Executives tend to interact with the knowledge graph via an API—either developed with Snthesis for clients or built by internal data science teams. “The real selling point of that is that data that was previously locked up in this large, disaggregated workstream of not well-integrated data, becomes readily available,” he said. “It becomes much easier to build that overview, 30,000-foot status dashboards for even the most complicated research pipeline.”
Huitt also expects the Snthesis offering to appeal to both brand new and well-established research groups and companies. Startups with small teams and tons of flat files who are trying to scale a business where most of the data are in spreadsheets will benefit from the harmonization of their data to make strategic growth decisions. Really large customers, on the other hand, are likely burdened by many legacy systems and deep data archives, but harmonization can be equally essential to strategic decision-making for them as well.

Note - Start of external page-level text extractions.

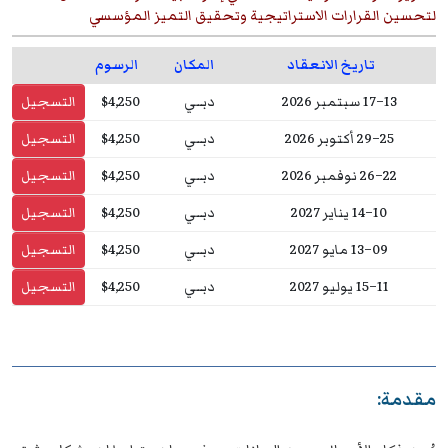
لتحسين القرارات الاستراتيجية وتحقيق التميز المؤسسي
تاريخ الانعقاد
المكان
الرسوم
13–17 سبتمبر 2026
دبــي
$4,250
التسجيل
25–29 أكتوبر 2026
دبــي
$4,250
التسجيل
22–26 نوفمبر 2026
دبــي
$4,250
التسجيل
10–14 يناير 2027
دبــي
$4,250
التسجيل
09–13 مايو 2027
دبــي
$4,250
التسجيل
11–15 يوليو 2027
دبــي
$4,250
التسجيل
مقدمة: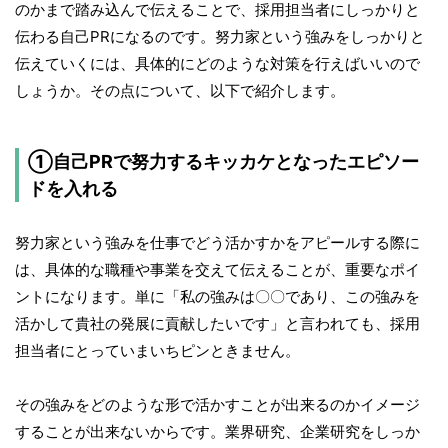
のかまで踏み込んで伝えることで、採用担当者にしっかりと
伝わる自己PRになるのです。努力家という強みをしっかりと
伝えていくには、具体的にどのような対策を行えばいいので
しょうか。その点について、以下で紹介します。
①自己PRで努力するキッカケとなったエピソー
ドを入れる
努力家という強みを仕事でどう活かすかをアピールする際に
は、具体的な職種や事業を交えて伝えることが、重要なポイ
ントになります。単に「私の強みは〇〇であり、この強みを
活かして貴社の発展に貢献したいです」と言われても、採用
担当者にとっていまいちピンときません。
その強みをどのような形で活かすことが出来るのかイメージ
することが出来ないからです。業界研究、企業研究をしっか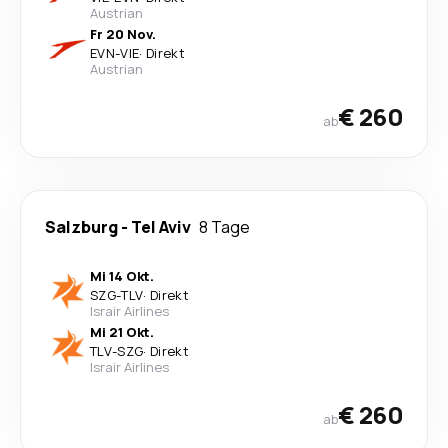
Austrian
Fr 20 Nov.
EVN
-
VIE
·
Direkt
Austrian
€ 260
ab
Salzburg
-
Tel Aviv
8 Tage
Mi 14 Okt.
SZG
-
TLV
·
Direkt
Israir Airlines
Mi 21 Okt.
TLV
-
SZG
·
Direkt
Israir Airlines
€ 260
ab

“One of the things that’s interesting as we’ve developed this platform is the realization that scientists, historically, have not had good access to a unified view of their data across different teams,” Huitt said. “A lot of the questions that you can facilitate with that unified access to data are things that, especially businesses engaged in research, haven’t been able to answer very well. We find that we’re unlocking a lot of different possibilities for research teams.”